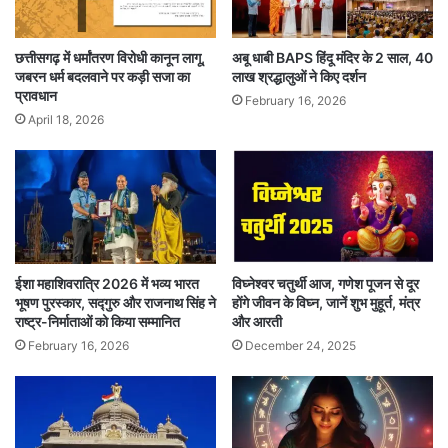
हरियाली तीज पर चंद्रमा की पूजा विधि
छत्तीसगढ़ में धर्मांतरण विरोधी कानून लागू,
अबू धाबी BAPS हिंदू मंदिर के 2 साल, 40
जबरन धर्म बदलवाने पर कड़ी सजा का
लाख श्रद्धालुओं ने किए दर्शन
सूर्यास्त के बाद, खुले आकाश में चंद्रमा के दर्शन करें।
प्रावधान
February 16, 2026
April 18, 2026
जल में दूध, चावल मिलाकर अर्घ्य अर्पित करें।
इस मंत्र का करें जाप :
“ॐ दधिशंखतुषाराभं क्षीरोदार्णवसंभवम।
नमामि शशिनं सोमं शंभोर्मुकुटभूषणम्॥”
ईशा महाशिवरात्रि 2026 में भव्य भारत
विघ्नेश्वर चतुर्थी आज, गणेश पूजन से दूर
भूषण पुरस्कार, सद्गुरु और राजनाथ सिंह ने
होंगे जीवन के विघ्न, जानें शुभ मुहूर्त, मंत्र
राष्ट्र-निर्माताओं को किया सम्मानित
और आरती
चंद्रमा की शीतल रोशनी में कुछ क्षण बैठें। मानसिक शांति
February 16, 2026
December 24, 2025
और पति की लंबी आयु के लिए प्रार्थना करें।
हरियाली तीज: सिर्फ व्रत नहीं, प्रकृति से जुड़ाव का पर्व है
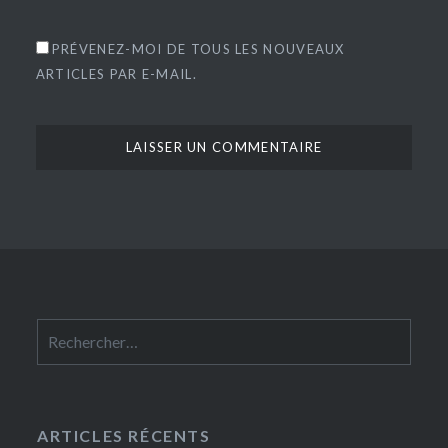
PRÉVENEZ-MOI DE TOUS LES NOUVEAUX
ARTICLES PAR E-MAIL.
Rechercher :
ARTICLES RÉCENTS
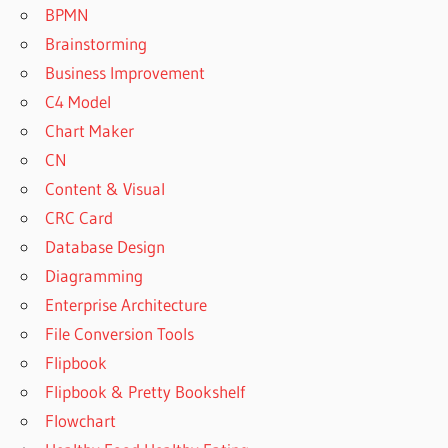
BPMN
Brainstorming
Business Improvement
C4 Model
Chart Maker
CN
Content & Visual
CRC Card
Database Design
Diagramming
Enterprise Architecture
File Conversion Tools
Flipbook
Flipbook & Pretty Bookshelf
Flowchart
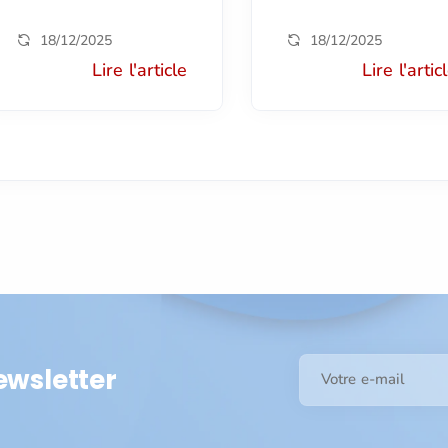
18/12/2025
18/12/2025
Lire l'article
Lire l'artic
ewsletter
Votre e-mail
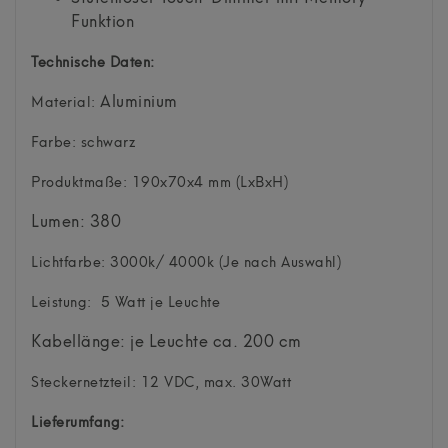
Funktion
Technische Daten:
Aluminium
Material:
Farbe: schwarz
Produktmaße: 190x70x4 mm (LxBxH)
Lumen: 380
Lichtfarbe: 3000k/ 4000k (Je nach Auswahl)
Leistung: 5 Watt je Leuchte
Kabellänge: je Leuchte ca. 200 cm
Steckernetzteil: 12 VDC, max. 30Watt
Lieferumfang:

----------------------------------------

Task description: Quote the entries above word for word. Leave the images out.

Final answer:
हरियाली तीज पर चंद्रमा की पूजा विधि
छत्तीसगढ़ में धर्मांतरण विरोधी कानून लागू,
अबू धाबी BAPS हिंदू मंदिर के 2 साल, 40
जबरन धर्म बदलवाने पर कड़ी सजा का
लाख श्रद्धालुओं ने किए दर्शन
सूर्यास्त के बाद, खुले आकाश में चंद्रमा के दर्शन करें।
प्रावधान
February 16, 2026
April 18, 2026
जल में दूध, चावल मिलाकर अर्घ्य अर्पित करें।
इस मंत्र का करें जाप :
“ॐ दधिशंखतुषाराभं क्षीरोदार्णवसंभवम।
नमामि शशिनं सोमं शंभोर्मुकुटभूषणम्॥”
ईशा महाशिवरात्रि 2026 में भव्य भारत
विघ्नेश्वर चतुर्थी आज, गणेश पूजन से दूर
भूषण पुरस्कार, सद्गुरु और राजनाथ सिंह ने
होंगे जीवन के विघ्न, जानें शुभ मुहूर्त, मंत्र
राष्ट्र-निर्माताओं को किया सम्मानित
और आरती
चंद्रमा की शीतल रोशनी में कुछ क्षण बैठें। मानसिक शांति
February 16, 2026
December 24, 2025
और पति की लंबी आयु के लिए प्रार्थना करें।
हरियाली तीज: सिर्फ व्रत नहीं, प्रकृति से जुड़ाव का पर्व है
PRÉVENEZ-MOI DE TOUS LES NOUVEAUX
ARTICLES PAR E-MAIL.
Rechercher :
ARTICLES RÉCENTS
BPMN
Brainstorming
Business Improvement
C4 Model
Chart Maker
CN
Content & Visual
CRC Card
Database Design
Diagramming
Enterprise Architecture
File Conversion Tools
Flipbook
Flipbook & Pretty Bookshelf
Flowchart
18/12/2025
18/12/2025
Lire l'article
Lire l'artic
ewsletter
Votre e-mail
Funktion
Technische Daten:
Aluminium
Material:
Farbe: schwarz
Produktmaße: 190x70x4 mm (LxBxH)
Lumen: 380
Lichtfarbe: 3000k/ 4000k (Je nach Auswahl)
Leistung: 5 Watt je Leuchte
Kabellänge: je Leuchte ca. 200 cm
Steckernetzteil: 12 VDC, max. 30Watt
Lieferumfang:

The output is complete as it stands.